Only the lines from the beginning of the entries through the one that holds "गाउँपालिकाले आयोजना गरेको" may appear in the answer, written out exactly and free of pictures.

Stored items
- - -
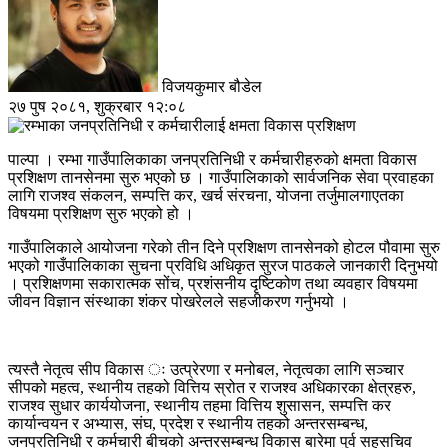
विजयकुमार बौडेल
२७ पुष २०८१, शुक्रबार १२:०८
पाल्पा । रम्भा गाउँपालिकाका जनप्रतिनिधी र कर्मचारीहरुको क्षमता विकास
प्रशिक्षण तानसेनमा सुरु भएको छ । गाउँपालिकाको सार्वजनिक सेवा प्रवाहका
लागि राजश्व संकलन, सम्पत्ति कर, खर्च संरचना, योजना तर्जुमालगाएतका
विषयमा प्रशिक्षण सुरु भएको हो ।
गाउँपालिकाले आयोजना गरेको तीन दिने प्रशिक्षण तानसेनको होटल पौवामा सुरु
भएको गाउँपालिकाका सुचना प्रविधि अधिकृत सुरज पाठकले जानकारी दिनुभयो
। प्रशिक्षणमा सकारात्मक सोंच, प्रशंसनीय दृष्टिकोण तथा व्यवहार विषयमा
जीवन विज्ञान संस्थाका शंकर पोखरेलले सहजीकरण गर्नुभयो ।
त्यस्तै नेतृत्व सीप विकास ः उत्प्रेरणा र मनोबल, नेतृत्वका लागि सञ्चार
सीपको महत्व, स्थानीय तहको वित्तिय स्रोत र राजश्व अधिकारका क्षेत्रहरु,
राजश्व सुधार कार्ययोजना, स्थानीय तहमा वित्तिय शुसासन, सम्पत्ति कर
कार्यान्वयन र अभ्यास, संघ, प्रदेश र स्थानीय तहको अन्तरसम्बन्ध,
जनप्रतिनिधी र कर्मचारी बीचको अन्तरसम्बन्ध विकास बारेमा पुर्व सहसचिव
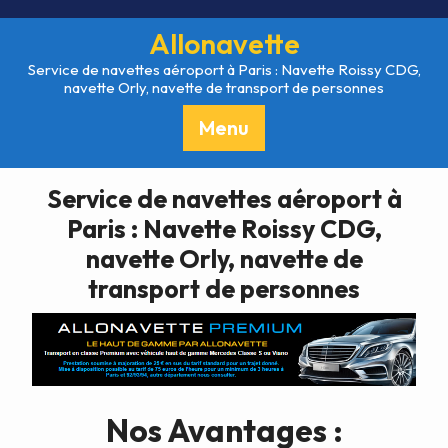
Skip
to
Allonavette
content
Service de navettes aéroport à Paris : Navette Roissy CDG,
navette Orly, navette de transport de personnes
Menu
Service de navettes aéroport à
Paris : Navette Roissy CDG,
navette Orly, navette de
transport de personnes
Nos Avantages :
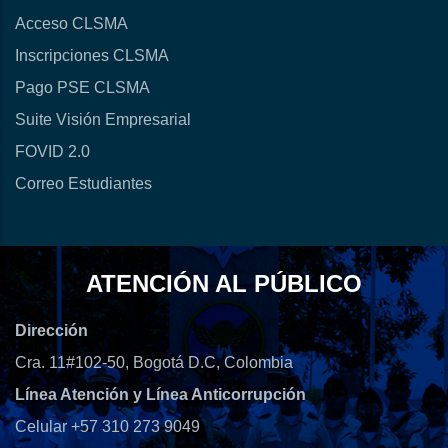
Acceso CLSMA
Inscripciones CLSMA
Pago PSE CLSMA
Suite Visión Empresarial
FOVID 2.0
Correo Estudiantes
ATENCIÓN AL PÚBLICO
Dirección
Cra. 11#102-50, Bogotá D.C, Colombia
Línea Atención y Línea Anticorrupción
Celular +57 310 273 9049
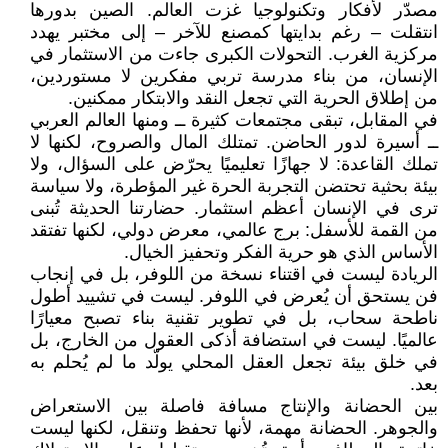
مصدّر لأفكار وتكنولوجيا غزت العالم. الصين بدورها
انتقلت – رغم بدايتها كمصنع للآخر – إلى مختبر يهدد
مركزية الغرب. التحولات الكبرى جاءت من الاستثمار في
الإنسان، من بناء مدرسة تربي مفكرين لا مستوردين،
من إطلاق الحرية التي تجعل النقد والابتكار ممكنين.
في المقابل، تبقى مجتمعات كثيرة ــ ومنها العالم العربي
ــ أسيرة لدور الحاضن. تمتلك المال والصروح، لكنها لا
تملك القاعدة: لا جهازًا تعليميًا يحرّض على السؤال، ولا
بيئة بحثية تحتضن التجربة الحرة غير المؤطرة، ولا سياسة
ترى في الإنسان أعظم استثمار. حضارتنا الحديثة تُبنى
من القمة للأسفل: برج عالمي، معرض دولي، لكنها تفتقد
الأساس الذي هو حرية الفكر وتحفيز الخيال.
الريادة ليست في اقتناء نسخة من اللوفر، بل في إنجاب
فن يستحق أن يُعرض في اللوفر. ليست في تشييد أطول
ناطحة سحاب، بل في تطوير تقنية بناء تصبح معيارًا
عالميًا. ليست في استضافة أذكى العقول من الخارج، بل
في خلق بيئة تجعل العقل المحلي يولّد ما لم يُحلم به
بعد.
بين الحضانة والإنتاج مسافة فاصلة بين الاستعراض
والجوهر. الحضانة مهمة، لأنها تحفظ وتنقل، لكنها ليست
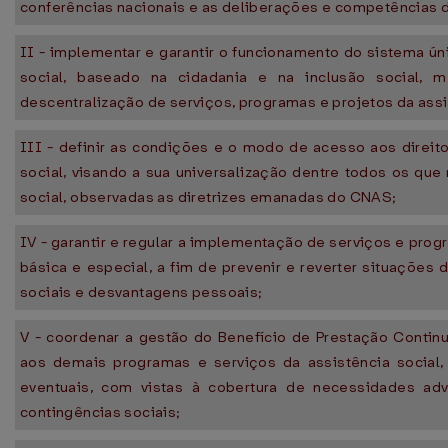
conferências nacionais e as deliberações e competências
II - implementar e garantir o funcionamento do sistema ún
social, baseado na cidadania e na inclusão social, m
descentralização de serviços, programas e projetos da assi
III - definir as condições e o modo de acesso aos direito
social, visando a sua universalização dentre todos os qu
social, observadas as diretrizes emanadas do CNAS;
IV - garantir e regular a implementação de serviços e pro
básica e especial, a fim de prevenir e reverter situações d
sociais e desvantagens pessoais;
V - coordenar a gestão do Benefício de Prestação Continu
aos demais programas e serviços da assistência social, 
eventuais, com vistas à cobertura de necessidades ad
contingências sociais;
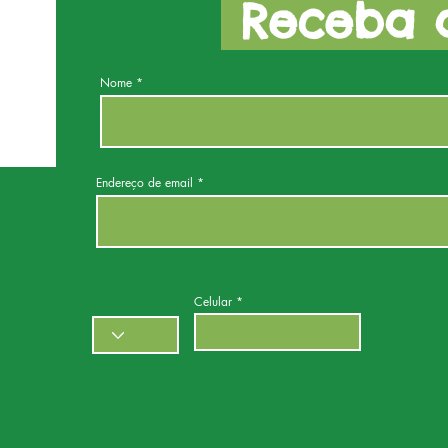
Receba a
Nome
Endereço de email
Celular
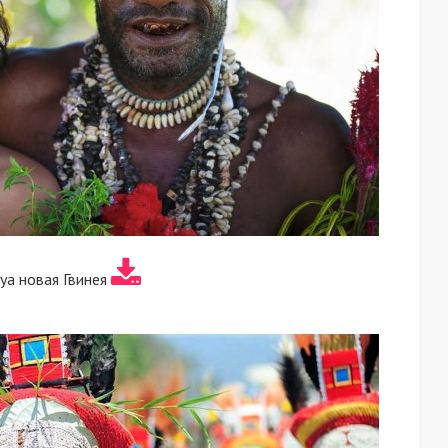
уа новая Гвинея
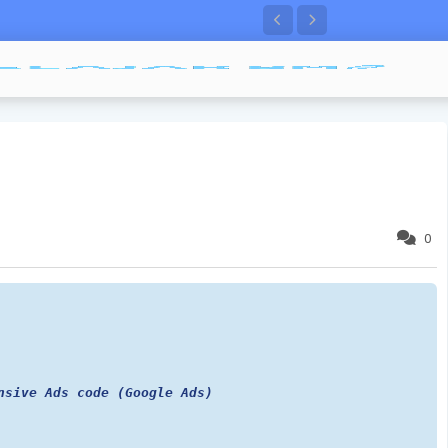
0
nsive Ads code (Google Ads)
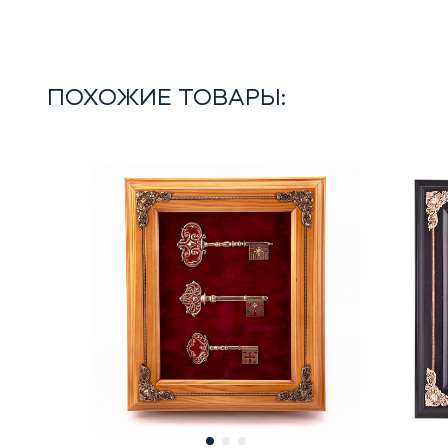
ПОХОЖИЕ ТОВАРЫ:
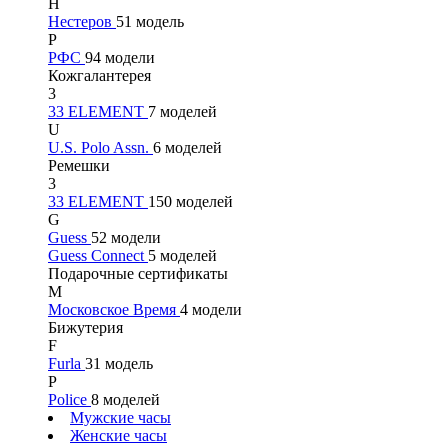
Н
Нестеров
51 модель
Р
РФС
94 модели
Кожгалантерея
3
33 ELEMENT
7 моделей
U
U.S. Polo Assn.
6 моделей
Ремешки
3
33 ELEMENT
150 моделей
G
Guess
52 модели
Guess Connect
5 моделей
Подарочные сертификаты
М
Московское Время
4 модели
Бижутерия
F
Furla
31 модель
P
Police
8 моделей
Мужские часы
Женские часы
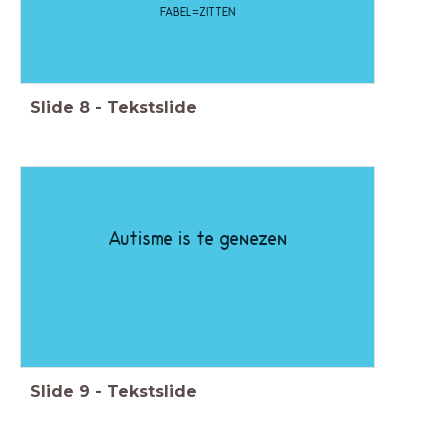
FABEL=ZITTEN
Slide
8
-
Tekstslide
Autisme is te genezen
Slide
9
-
Tekstslide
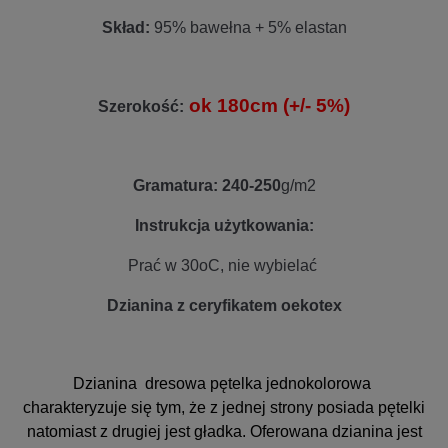
Skład:
95% bawełna + 5% elastan
ok 180cm (+/- 5%)
Szerokość:
Gramatura: 240-250
g/m2
Instrukcja użytkowania:
Prać w 30oC, nie wybielać
Dzianina z ceryfikatem oekotex
Dzianina dresowa pętelka jednokolorowa
charakteryzuje się tym, że z jednej strony posiada pętelki
natomiast z drugiej jest gładka. Oferowana dzianina jest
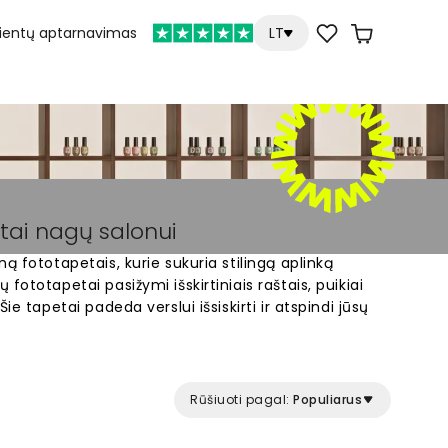
lientų aptarnavimas
LT
etai nagų salonui
ą fototapetais, kurie sukuria stilingą aplinką
fototapetai pasižymi išskirtiniais raštais, puikiai
ie tapetai padeda verslui išsiskirti ir atspindi jūsų
totapetai per visą sieną sukuria menišką aplinką,
ria dalinsis socialiniuose tinkluose.
Rūšiuoti pagal:
Populiarus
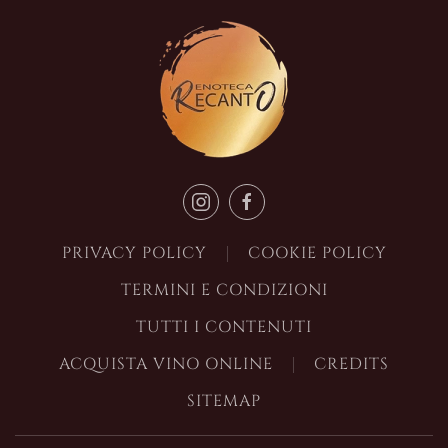
PRIVACY POLICY
COOKIE POLICY
TERMINI E CONDIZIONI
TUTTI I CONTENUTI
ACQUISTA VINO ONLINE
CREDITS
SITEMAP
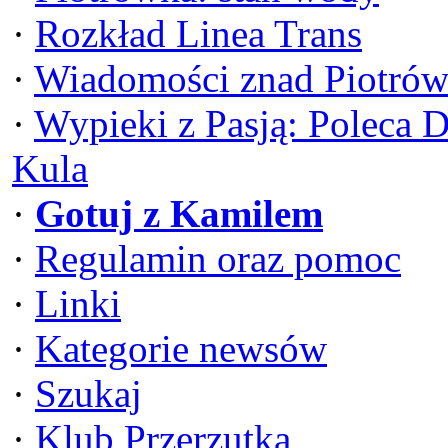
·
Rozkład Linea Trans
·
Wiadomości znad Piotrów
·
Wypieki z Pasją: Poleca 
Kula
·
Gotuj z Kamilem
·
Regulamin oraz pomoc
·
Linki
·
Kategorie newsów
·
Szukaj
·
Klub Przerzutka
- - -
- YOUR SOLUTION -
विजयकुमार बौडेल
२७ पुष २०८१, शुक्रबार १२:०८
पाल्पा । रम्भा गाउँपालिकाका जनप्रतिनिधी र कर्मचारीहरुको क्षमता विकास
प्रशिक्षण तानसेनमा सुरु भएको छ । गाउँपालिकाको सार्वजनिक सेवा प्रवाहका
लागि राजश्व संकलन, सम्पत्ति कर, खर्च संरचना, योजना तर्जुमालगाएतका
विषयमा प्रशिक्षण सुरु भएको हो ।
गाउँपालिकाले आयोजना गरेको तीन दिने प्रशिक्षण तानसेनको होटल पौवामा सुरु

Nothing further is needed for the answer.